Indirect is the motto here - the key opening up the philosophical space beyond Nietzsche, who in this indirect process of attaining essence gradually becomes known as a brilliant adolescent eroticizer of pseudo-independence, of limited selfhood, champion of the unessential, fleeting, evanescent.

The dynamic of imaginings (Vorstellungen) revolving around the the real is the Nietzschean (though not his own) type of willing - and essentially of the immature human type - the willing-to-power-directly, ultimately, the will to power of the criminal. This willing-directly results, if something like power is indeed attained, necessarily in loss of this power, which wasn’t real, or substantial, anyway. It revolves around the instinctual knowledge of the proximity of power - located in The Thing - but seeks it within its own libidinal horizon, as it cannot - does not desire to imagine that it is located anywhere else. Willing-to-power-directly is contained in the refusal, or incapacity to imagine the limitation of the willing subjects experience, relative to real power, to The thing. Paradoxically but quite logically, power, or essential existence, remains behind closed doors as long as it is reached for directly. One simply does not reach for power in such a case, but for a negation of ones actual existence.
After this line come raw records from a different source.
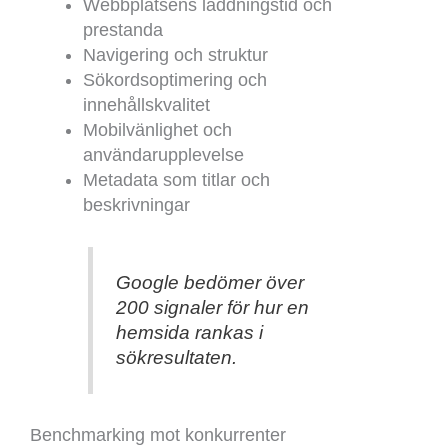
Webbplatsens laddningstid och
prestanda
Navigering och struktur
Sökordsoptimering och
innehållskvalitet
Mobilvänlighet och
användarupplevelse
Metadata som titlar och
beskrivningar
Google bedömer över
200 signaler för hur en
hemsida rankas i
sökresultaten.
Benchmarking mot konkurrenter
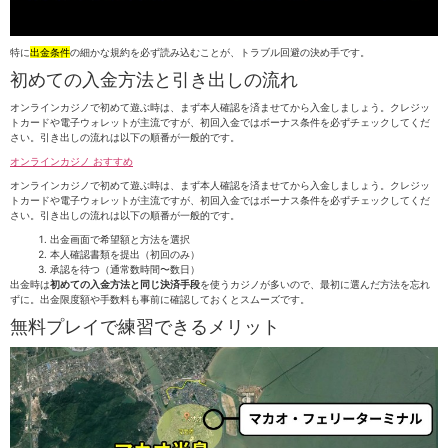
特に
出金条件
の細かな規約を必ず読み込むことが、トラブル回避の決め手です。
初めての入金方法と引き出しの流れ
オンラインカジノで初めて遊ぶ時は、まず本人確認を済ませてから入金しましょう。クレジッ
トカードや電子ウォレットが主流ですが、初回入金ではボーナス条件を必ずチェックしてくだ
さい。引き出しの流れは以下の順番が一般的です。
オンラインカジノ おすすめ
オンラインカジノで初めて遊ぶ時は、まず本人確認を済ませてから入金しましょう。クレジッ
トカードや電子ウォレットが主流ですが、初回入金ではボーナス条件を必ずチェックしてくだ
さい。引き出しの流れは以下の順番が一般的です。
出金画面で希望額と方法を選択
本人確認書類を提出（初回のみ）
承認を待つ（通常数時間〜数日）
出金時は
初めての入金方法と同じ決済手段
を使うカジノが多いので、最初に選んだ方法を忘れ
ずに。出金限度額や手数料も事前に確認しておくとスムーズです。
無料プレイで練習できるメリット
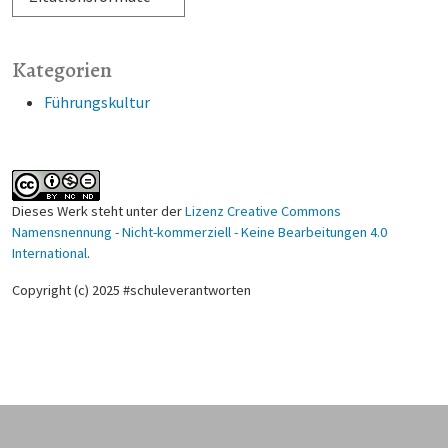
Kategorien
Führungskultur
Dieses Werk steht unter der
Lizenz Creative Commons
Namensnennung - Nicht-kommerziell - Keine Bearbeitungen 4.0
International
.
Copyright (c) 2025 #schuleverantworten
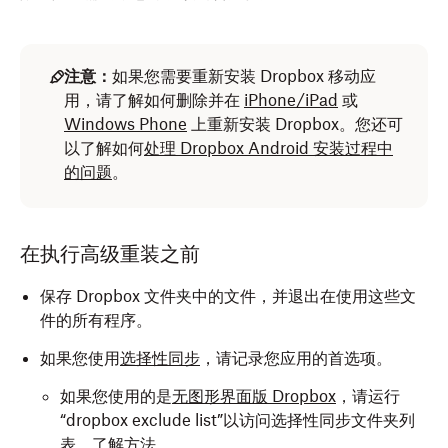
注意：
如果您需要重新安装 Dropbox 移动应
用，请了解如何删除并在
iPhone/iPad
或
Windows Phone
上重新安装 Dropbox。您还可
以了解如何
处理 Dropbox Android 安装过程中
的问题
。
在执行高级重装之前
保存 Dropbox 文件夹中的文件，并退出在使用这些文
件的所有程序。
如果您使用
选择性同步
，请记录您应用的首选项。
如果您使用的是
无图形界面版 Dropbox
，请运行
“dropbox exclude list”以访问选择性同步文件夹列
表。
了解方法。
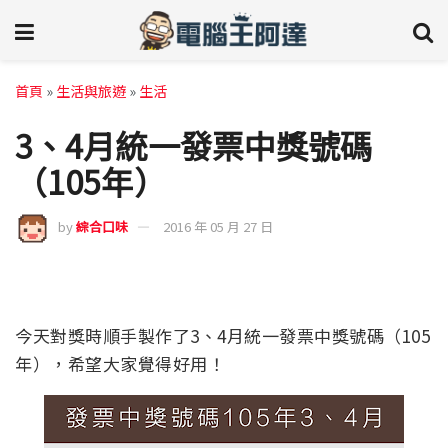
首頁
»
生活與旅遊
»
生活
3、4月統一發票中獎號碼
（105年）
by
綜合口味
2016 年 05 月 27 日
今天對獎時順手製作了3、4月統一發票中獎號碼（105
年），希望大家覺得好用！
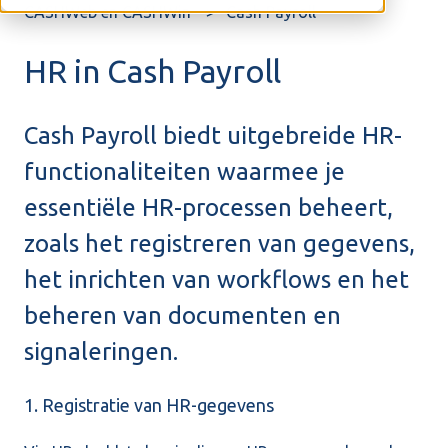
CASHWeb en CASHWin
Cash Payroll
HR in Cash Payroll
Cash Payroll biedt uitgebreide HR-
functionaliteiten waarmee je
essentiële HR-processen beheert,
zoals het registreren van gegevens,
het inrichten van workflows en het
beheren van documenten en
signaleringen.
1. Registratie van HR-gegevens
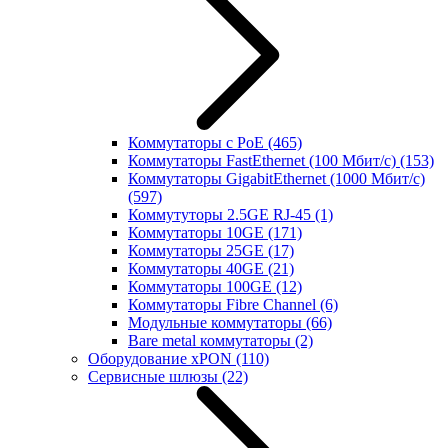
Коммутаторы с PoE
(465)
Коммутаторы FastEthernet (100 Мбит/с)
(153)
Коммутаторы GigabitEthernet (1000 Мбит/с)
(597)
Коммутуторы 2.5GE RJ-45
(1)
Коммутаторы 10GE
(171)
Коммутаторы 25GE
(17)
Коммутаторы 40GE
(21)
Коммутаторы 100GE
(12)
Коммутаторы Fibre Channel
(6)
Модульные коммутаторы
(66)
Bare metal коммутаторы
(2)
Оборудование xPON
(110)
Сервисные шлюзы
(22)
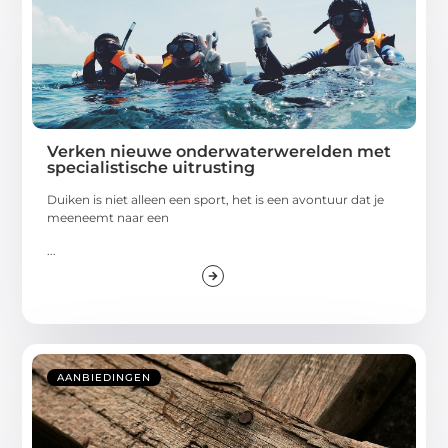
Verken nieuwe onderwaterwerelden met
specialistische uitrusting
Duiken is niet alleen een sport, het is een avontuur dat je
meeneemt naar een
...
AANBIEDINGEN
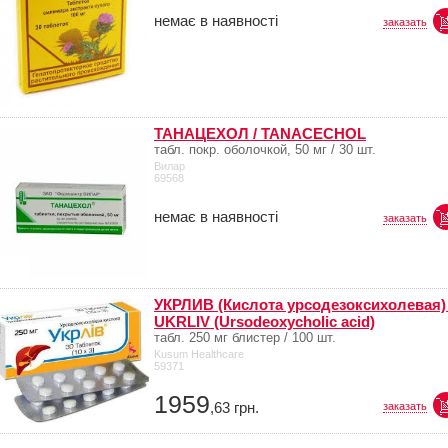
немає в наявності
заказать
ТАНАЦЕХОЛ / TANACECHOL
табл. покр. оболочкой, 50 мг / 30 шт.
Вилар
69568
немає в наявності
заказать
УКРЛИВ (Кислота урсодезоксихолевая) 
UKRLIV (Ursodeoxycholic acid)
табл. 250 мг блистер / 100 шт.
Kusum Healthcare
59371
1959
,63
грн.
заказать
Willing to power effectively, the type of employment of the will that results in power, is the employment of the will to a given substance - i.e. in labor, in exerting oneself beyond desire. Of course, this is how Nietzsche attained power - he toiled and toiled, yet he did not write for powers sake, but because his thinking forced him to. His mind, which consists as much of the Other, his pressing surrounding, as of his proper self, was his master, and he, the writer, the person, was the laborer. If Nietzsche had directly willed power, his notion of will to power would not have arisen, nothing would have happened; nothing essential, objective or lasting would have resulted from his life.

So what is The Thing? The Thing is the World itself, the ‘real truth’ which axiomatically appears as impossible to encapsulate in one human, which is not touched on by any language or science. It cannot be known objectively unless one objectifies oneself, becomes part of it, integrates oneself into its dynamics - becomes essential to it. In such a case, the drive of the ego to assert itself to itself as that which it is not, i.e. essential - is relinquished in favor of a more direct drive, which is self-propelling, or rather, propelled by its part in the grand scheme of things, by its partaking in The Thing. The drive becomes the being, the being becomes the drive, the activity - where before, the drive was merely the desire of the being to not be itself.

The Thing must then be seen as something indeed to be attained, but not by willing it, but rather by submitting to the demands made on us by it indirectly (through general pressure) in spite of our seemingly direct attraction to it as it is displaced into an ideal, a symbol - ($) which represents our defiance of this pressure.

This has to do for now - I readily admit that I take extreme liberties in interpreting The Thing, and I must note that I do not mean to suggest that my text here represents the thoughts of any of the renowned thinkers I have mentioned.